Food systems encompass the entire range of actors and their interlinked value-adding activities involved in the production, aggregation, processing, distribution, consumption and disposal of food products.
The 2030 Agenda for Sustainable Development was launched by a UN Summit in 2015 and is aimed at ending poverty in all its forms.
It envisages “a world of universal respect for human rights and human dignity, the rule of law, justice, equality and non-discrimination”.
Statistics by the FAO show that a total of 690 million people suffered from hunger even before COVID-19.
Millions more are micronutrient deficient and an alarmingly growing number of people are overweight across all ages, classes and borders.
The pandemic has increased the number of undernourished up to 132 million more people, putting the importance and vulnerability of the world’s agri-food systems under the spotlight.
Food markets continue to face uncertainties due to prospects of weak economic growth.

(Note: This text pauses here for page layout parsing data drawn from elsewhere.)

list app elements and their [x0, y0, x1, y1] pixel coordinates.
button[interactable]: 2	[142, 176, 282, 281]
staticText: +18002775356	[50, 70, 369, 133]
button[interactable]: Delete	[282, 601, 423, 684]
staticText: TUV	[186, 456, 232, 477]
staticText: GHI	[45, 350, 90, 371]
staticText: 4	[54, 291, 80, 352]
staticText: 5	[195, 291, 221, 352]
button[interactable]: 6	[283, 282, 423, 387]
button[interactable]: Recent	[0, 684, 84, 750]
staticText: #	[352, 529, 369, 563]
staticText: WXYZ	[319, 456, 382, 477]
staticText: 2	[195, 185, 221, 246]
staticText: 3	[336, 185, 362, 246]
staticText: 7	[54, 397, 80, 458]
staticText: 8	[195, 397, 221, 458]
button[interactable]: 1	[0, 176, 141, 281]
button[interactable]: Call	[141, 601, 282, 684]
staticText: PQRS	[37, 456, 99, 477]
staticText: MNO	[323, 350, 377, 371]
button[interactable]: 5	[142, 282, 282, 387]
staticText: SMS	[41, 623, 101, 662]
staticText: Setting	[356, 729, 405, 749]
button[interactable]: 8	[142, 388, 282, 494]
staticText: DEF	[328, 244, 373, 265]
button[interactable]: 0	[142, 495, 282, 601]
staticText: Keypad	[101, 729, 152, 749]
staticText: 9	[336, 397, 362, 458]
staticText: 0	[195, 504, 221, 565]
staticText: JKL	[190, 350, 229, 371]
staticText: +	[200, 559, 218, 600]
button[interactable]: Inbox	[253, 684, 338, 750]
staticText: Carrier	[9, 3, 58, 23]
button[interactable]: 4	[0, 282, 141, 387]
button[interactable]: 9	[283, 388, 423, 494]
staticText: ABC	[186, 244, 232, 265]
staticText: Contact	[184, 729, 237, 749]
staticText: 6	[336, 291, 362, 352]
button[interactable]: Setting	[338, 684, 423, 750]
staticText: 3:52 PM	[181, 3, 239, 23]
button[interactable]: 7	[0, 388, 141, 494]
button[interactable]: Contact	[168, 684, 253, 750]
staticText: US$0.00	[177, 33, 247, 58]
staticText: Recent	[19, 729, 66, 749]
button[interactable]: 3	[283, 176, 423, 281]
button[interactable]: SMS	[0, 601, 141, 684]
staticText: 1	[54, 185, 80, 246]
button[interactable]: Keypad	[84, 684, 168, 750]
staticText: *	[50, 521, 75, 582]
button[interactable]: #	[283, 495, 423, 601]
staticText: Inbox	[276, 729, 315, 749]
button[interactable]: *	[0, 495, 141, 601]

African swine fever and a catastrophic desert locust outbreak constitute major disasters, in addition to threats and shocks of climate change.
Agri-food systems, which directly employ over one billion people and provide livelihoods to another 3.5 billion, are experiencing disruptions that could at least temporarily disrupt the incomes and, by extension, food access of 1.5 billion people.
There is growing recognition of the fundamental role of agri-food systems in achieving the 2030 Agenda. The Global Sustainable Development Report 2019 identified building sustainable food systems and healthy nutrition patterns as one of the six key “entry points” where focused and collaborative action by various stakeholders can accelerate progress towards the SDGs.
“At the core of the 2030 Agenda for Sustainable Development, is a healthy planet that allows our agri-food systems to provide a healthy diet for all in a sustainable manner,” the FAO framework said.
Also, as the world faces escalating threats, it demands that countries act without delay to safeguard livelihoods, transform our agri-food systems to future-proof the planet and lock in sustainable outcomes.
“The 2030 Agenda is there to guide us. But the historic consensus surrounding its adoption must be matched by political determination to deliver it.
“It squarely commits the international community to ending poverty, hunger and malnutrition. Explicit in SDG 2 Zero Hunger - but implicit throughout, the concept of food security - safe and nutritious food for all - underpins the 2030 Agenda,” it said.
FAO Strategic framework
The FAO’s work is guided by a strategic framework prepared for a period of 10 t0 15 years, reviewed every four years.
The Strategic Framework 2022-2031 has been developed in the context of major global and regional challenges in the areas of FAO's mandate, including the COVID-19 pandemic.
It seeks to support the 2030 Agenda through the transformation to more efficient, inclusive, resilient and sustainable, agri-food systems for better production, better nutrition, a better environment, and a better life, leaving no one behind.